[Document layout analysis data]
◆ ◆ ◆ ◆ ◆ ◆ ◆
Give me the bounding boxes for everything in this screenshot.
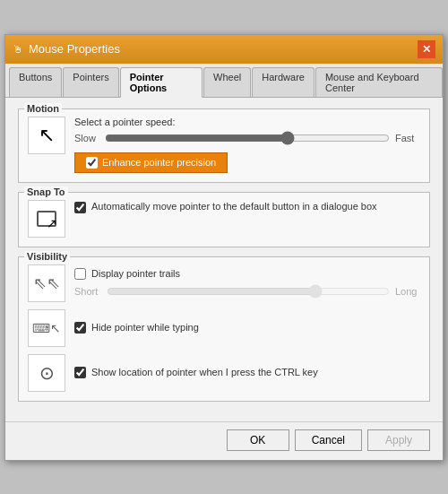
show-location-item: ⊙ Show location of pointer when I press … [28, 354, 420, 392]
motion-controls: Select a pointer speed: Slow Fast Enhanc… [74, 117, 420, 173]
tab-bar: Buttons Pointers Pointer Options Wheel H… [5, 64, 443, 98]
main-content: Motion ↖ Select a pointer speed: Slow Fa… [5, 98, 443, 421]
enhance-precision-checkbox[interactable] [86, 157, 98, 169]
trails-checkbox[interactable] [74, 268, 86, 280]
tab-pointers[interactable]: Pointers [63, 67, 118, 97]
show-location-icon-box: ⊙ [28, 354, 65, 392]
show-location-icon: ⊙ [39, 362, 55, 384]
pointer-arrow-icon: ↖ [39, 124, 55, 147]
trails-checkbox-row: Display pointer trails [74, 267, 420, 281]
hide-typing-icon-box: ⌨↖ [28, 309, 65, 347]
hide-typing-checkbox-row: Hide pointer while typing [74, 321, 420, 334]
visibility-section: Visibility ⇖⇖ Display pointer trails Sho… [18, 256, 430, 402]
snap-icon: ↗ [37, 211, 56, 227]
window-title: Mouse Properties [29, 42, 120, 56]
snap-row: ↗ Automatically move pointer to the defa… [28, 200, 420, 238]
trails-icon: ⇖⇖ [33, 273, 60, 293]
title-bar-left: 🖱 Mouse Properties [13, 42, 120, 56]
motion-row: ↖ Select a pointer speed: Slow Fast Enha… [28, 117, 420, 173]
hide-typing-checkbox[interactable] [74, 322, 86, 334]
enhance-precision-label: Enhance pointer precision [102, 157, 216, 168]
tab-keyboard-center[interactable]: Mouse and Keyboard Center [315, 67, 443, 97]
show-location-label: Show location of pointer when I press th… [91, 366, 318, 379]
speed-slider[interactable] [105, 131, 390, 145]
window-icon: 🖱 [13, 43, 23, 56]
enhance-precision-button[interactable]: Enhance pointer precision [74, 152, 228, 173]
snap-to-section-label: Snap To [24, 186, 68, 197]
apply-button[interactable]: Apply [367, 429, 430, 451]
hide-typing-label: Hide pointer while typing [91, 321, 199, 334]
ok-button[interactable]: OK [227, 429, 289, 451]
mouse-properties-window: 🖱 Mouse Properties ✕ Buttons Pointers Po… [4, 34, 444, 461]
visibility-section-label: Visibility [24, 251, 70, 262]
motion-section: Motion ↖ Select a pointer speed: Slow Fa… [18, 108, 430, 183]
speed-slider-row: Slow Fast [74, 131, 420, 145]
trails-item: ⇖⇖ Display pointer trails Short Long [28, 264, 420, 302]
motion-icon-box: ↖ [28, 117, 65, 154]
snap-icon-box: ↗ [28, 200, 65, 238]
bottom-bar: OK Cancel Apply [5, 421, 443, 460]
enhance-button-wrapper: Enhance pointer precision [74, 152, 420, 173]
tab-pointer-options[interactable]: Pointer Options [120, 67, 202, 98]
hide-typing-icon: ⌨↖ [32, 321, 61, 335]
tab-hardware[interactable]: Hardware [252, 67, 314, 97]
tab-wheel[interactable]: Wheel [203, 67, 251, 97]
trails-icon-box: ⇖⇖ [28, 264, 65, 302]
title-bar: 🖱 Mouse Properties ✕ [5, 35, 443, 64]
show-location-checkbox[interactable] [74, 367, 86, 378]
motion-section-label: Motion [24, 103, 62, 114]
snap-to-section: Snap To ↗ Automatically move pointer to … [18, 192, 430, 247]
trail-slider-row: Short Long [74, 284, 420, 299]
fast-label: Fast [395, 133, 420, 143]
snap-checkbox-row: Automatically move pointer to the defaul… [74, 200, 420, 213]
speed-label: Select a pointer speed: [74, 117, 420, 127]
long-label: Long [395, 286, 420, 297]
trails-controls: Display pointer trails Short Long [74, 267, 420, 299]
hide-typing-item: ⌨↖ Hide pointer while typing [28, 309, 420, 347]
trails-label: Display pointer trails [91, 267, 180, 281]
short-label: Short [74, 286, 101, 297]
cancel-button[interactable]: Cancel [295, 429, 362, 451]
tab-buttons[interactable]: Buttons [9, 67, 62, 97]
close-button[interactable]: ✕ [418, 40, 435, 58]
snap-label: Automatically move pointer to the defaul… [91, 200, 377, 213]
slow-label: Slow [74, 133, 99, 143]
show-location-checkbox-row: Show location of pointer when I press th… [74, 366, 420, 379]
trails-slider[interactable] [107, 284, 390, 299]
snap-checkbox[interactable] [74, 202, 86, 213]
◆ ◆ ◆ ◆ ◆ ◆ ◆
Copy task for the entries above: every line with the string "window".

### RESULT OF THE TASK:
window-title: Mouse Properties [29, 42, 120, 56]
window-icon: 🖱 [13, 43, 23, 56]
mouse-properties-window: 🖱 Mouse Properties ✕ Buttons Pointers Po… [4, 34, 444, 461]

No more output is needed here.